AZQ’s Andre Serrette Discusses Program’s New Vouchers and Lease-Up Efforts

Last month, the Department of Housing and Urban Development (HUD) released Notice PIH 2021-15 (HA) and allocated approximately 70,000 Emergency Housing Vouchers (EHVs) to public housing agencies (PHAs).

These EHVs will assist individuals and families who are experiencing homelessness; at risk of experiencing homelessness; fleeing, or attempting to flee, domestic violence, dating violence, sexual assault, stalking, or human trafficking; or were recently homeless and for whom providing rental assistance will prevent the family’s homelessness or having high risk of housing instability.

AZQ Managing Director, Andre Serrette, is ready to lease new vouchers as part of the EHV program.

Quadel’s AZQ office, through the City of Phoenix Housing Department, received an allocation of 390 vouchers. AZQ Managing Director, Andre Serrette, discusses the EHV program, its possible challenges, and how he plans to lead AZQ’s EHV lease-up efforts.

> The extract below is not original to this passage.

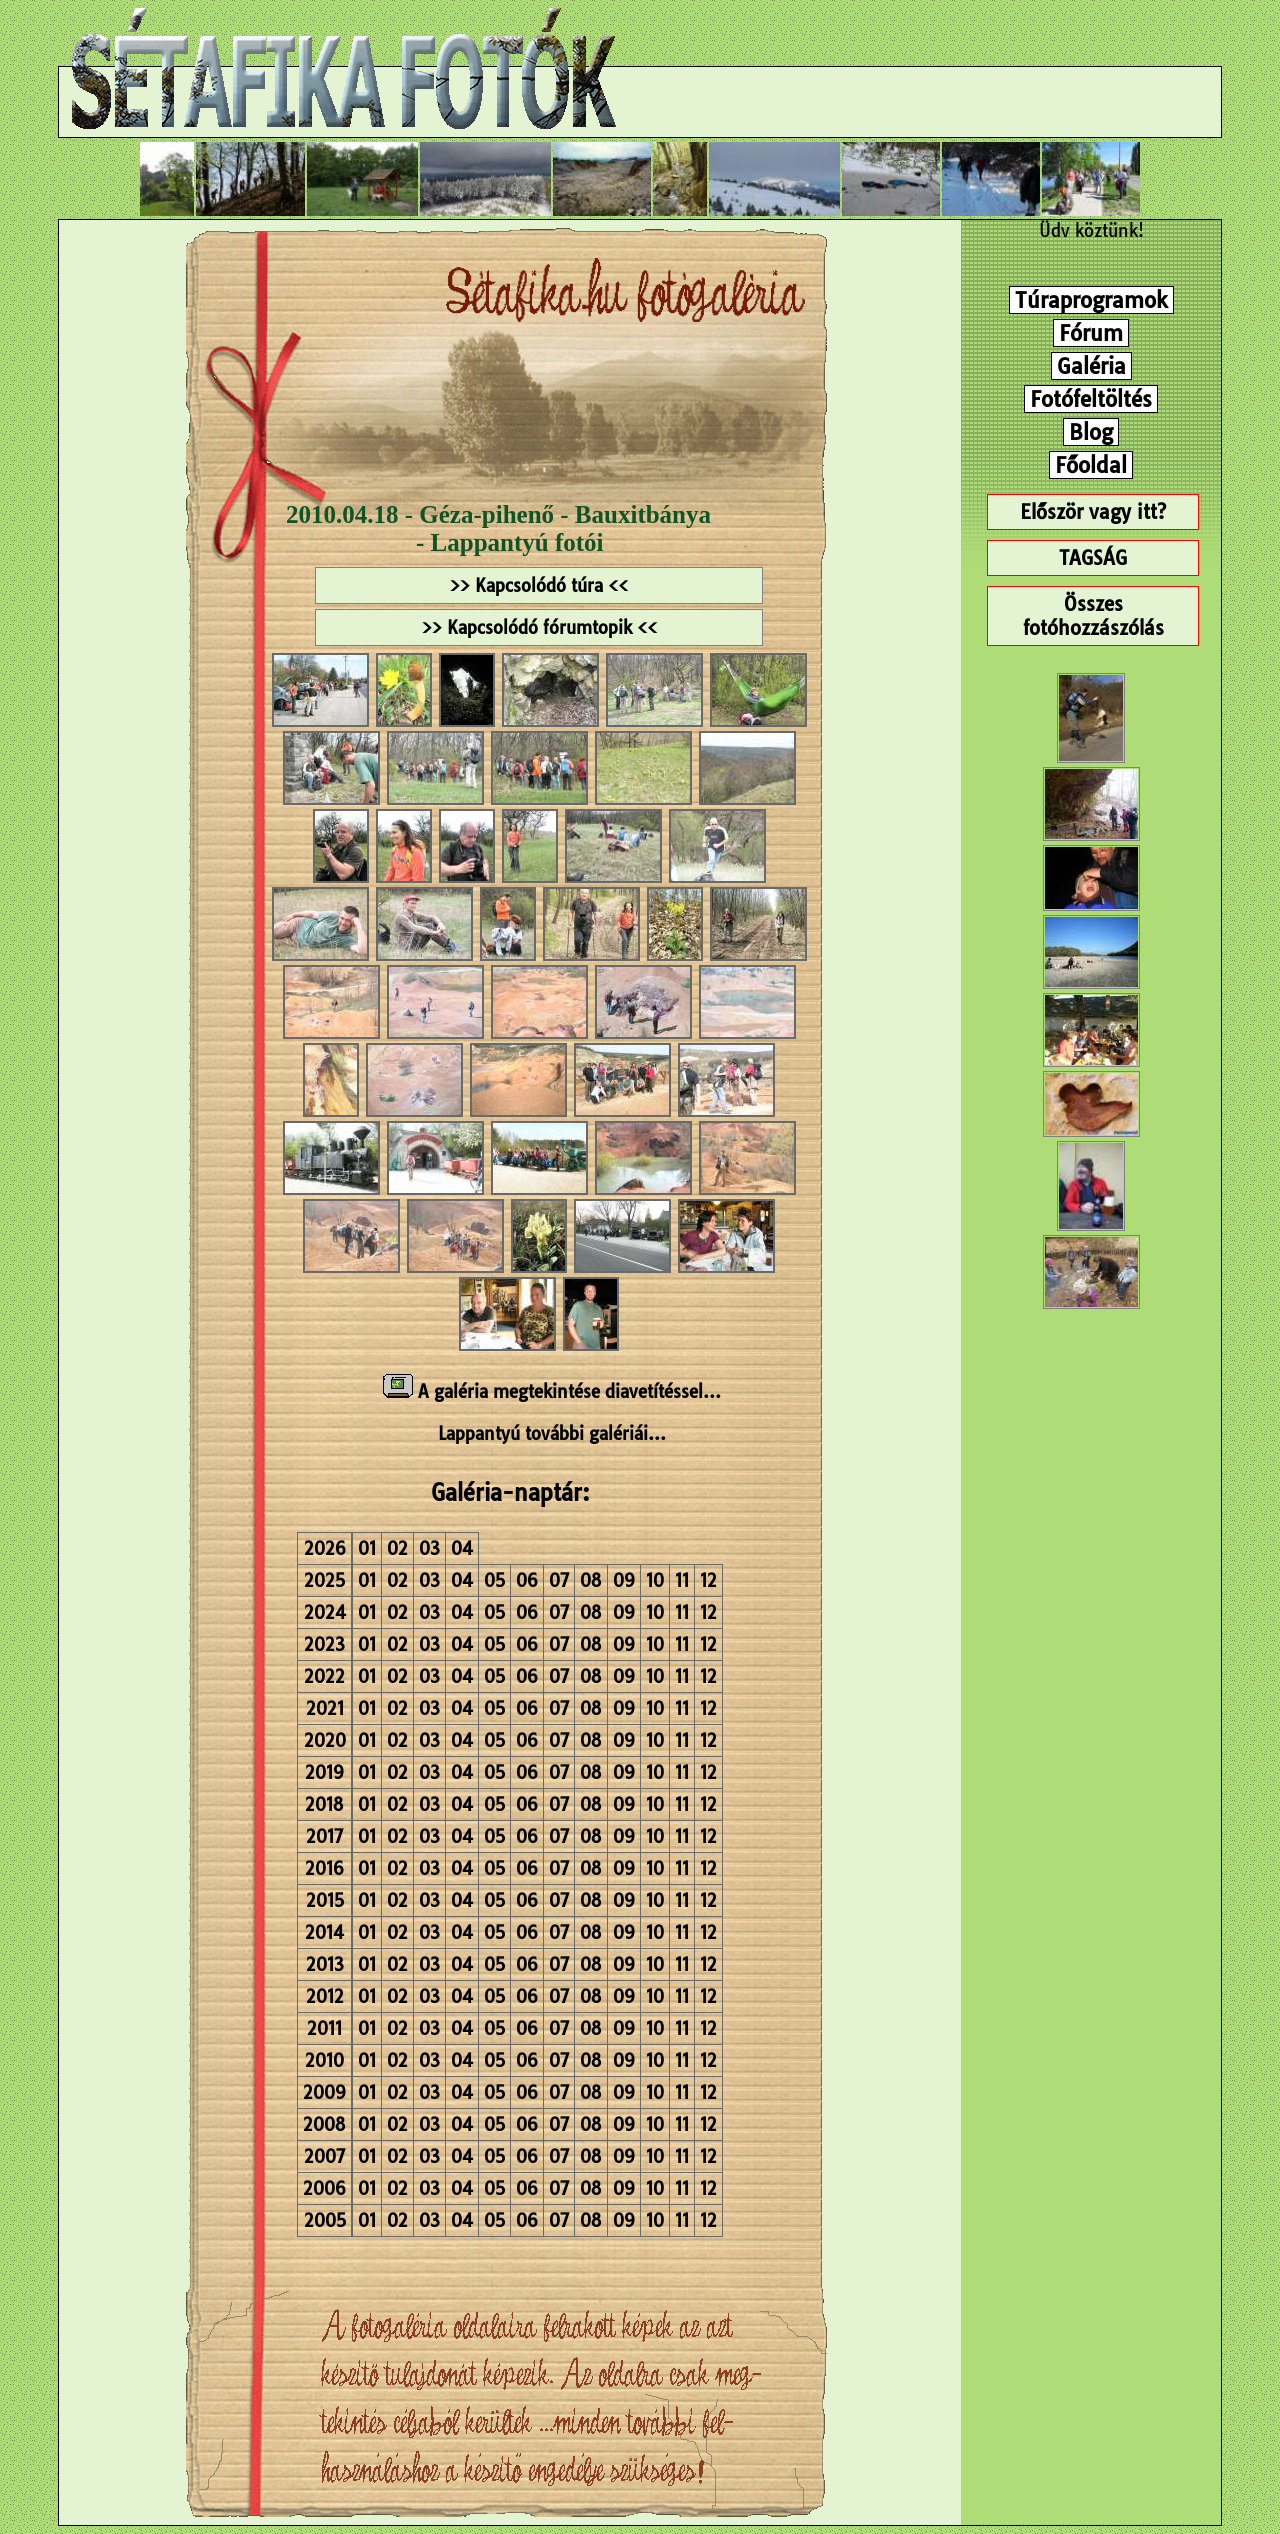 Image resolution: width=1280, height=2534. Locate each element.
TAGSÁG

Skyrocketing Rents and Housing Shortage Demanded Creation of EHV Program

With housing stock patterns continuing – high demand, low vacancy – HUD and government officials decided to try a different avenue to address increasing homelessness across the country. Serrette understands the housing crisis better than most, as he was the past Assistant Manager of the Los Angeles County Development Authority for five years. During this time, he helped alleviate homeless rates in the county by creating the Los Angeles County Homeless Incentive Program that housed 1,100 individuals by the time he left the agency. He sees the need for the EHV program in the Phoenix metro area.

“Housing has been a hot topic the past few years simply because of the climate of housing. Rent is skyrocketing. For the last two or three years running, the Phoenix metro area had the highest rent increase percentages in the entire country. The city is growing. A lot of people continue to move here, and our inventory is low whether you are buying or renting,” Serrette said. “Housing is so expensive now, and there seems like there are more and more individuals who are becoming homeless. I think (the government) is trying to do what it can to address the situation.”

Collaboration with Continuum of Care (CoC) Partners is Essential to Program Success

The allocated vouchers go into effect July 1, 2021, and will remain in effect until September 2023. Housing authorities who received EHVs must have a completed Memorandum of Understanding (MOU) in place with their CoC partners within 30 days of the effective date. This helps individuals needing the housing vouchers and supportive services receive the care they need soon as possible.

Serrette said he has been in contact with local CoC partners. In addition, all organizations have been having internal meetings and conference calls to determine current capacities and the best strategies to achieve their goals.

Serrette knows continual, open collaboration with CoC partners is the only way the program will work.

“It’s just one of those things where it’s just brand new and most housing authorities probably haven’t done this. It’s about learning the ropes and making sure it’s done correctly,” Serrette said. “I think the biggest thing though is staying aggressive (when leasing) and making sure you are in constant communication with the CoCs to make sure you are getting referrals. It doesn’t matter how much money you have – if you’re not getting referrals or housing anyone, it doesn’t mean anything. Make sure the housing authority is getting referrals and that the pipeline always stays open.”

Keep it Simple: Streamline the Process

Serrette’s advice to any executive director or department manager tasked with implementing the EHV program and leasing the allocated vouchers?

Don’t overthink program administration.

Create clear, separate roles for the housing authorities and their CoC partners. Acknowledging CoC providers are experts in providing supportive services while understanding the housing authority’s most important role is to secure housing for voucher participants.

“Sometimes it’s better for the housing authority to say ‘hey, make sure you just get us the referral, and we can take care of the housing component.’ That way, (CoC providers) aren’t racking their brains trying to figure out the housing part,” Serrette said. “CoCs can provide support services for homeless individuals or at-risk individuals and provide an assessment. You want them to focus on their expertise, and let the housing authority do its job. HUD has given a lot of flexibility on this as far as documentation and determining eligibility. (HUD) wants to streamline it as much as possible.”

The EHV Program Could be Here to Stay

As one of Los Angeles County’s Homeless Incentive Program developers, Serrette believes well-run programs using EHVs could help alleviate America’s increasing homelessness population. He also believes there is a “strong possibility” HUD will renew the program or make it part of the Housing Choice Voucher program in some way.

“At this point now, you have to look at the effectiveness of those programs (addressing homelessness) and how we might be able to use the voucher program to assist in alleviating homelessness,” Serrette said. “There have been a few housing authorities who have already done this, and it’s been proven that there can be success with it. You need to have a lot of patience with a program like this, and make sure people aren’t getting frustrated along the way.”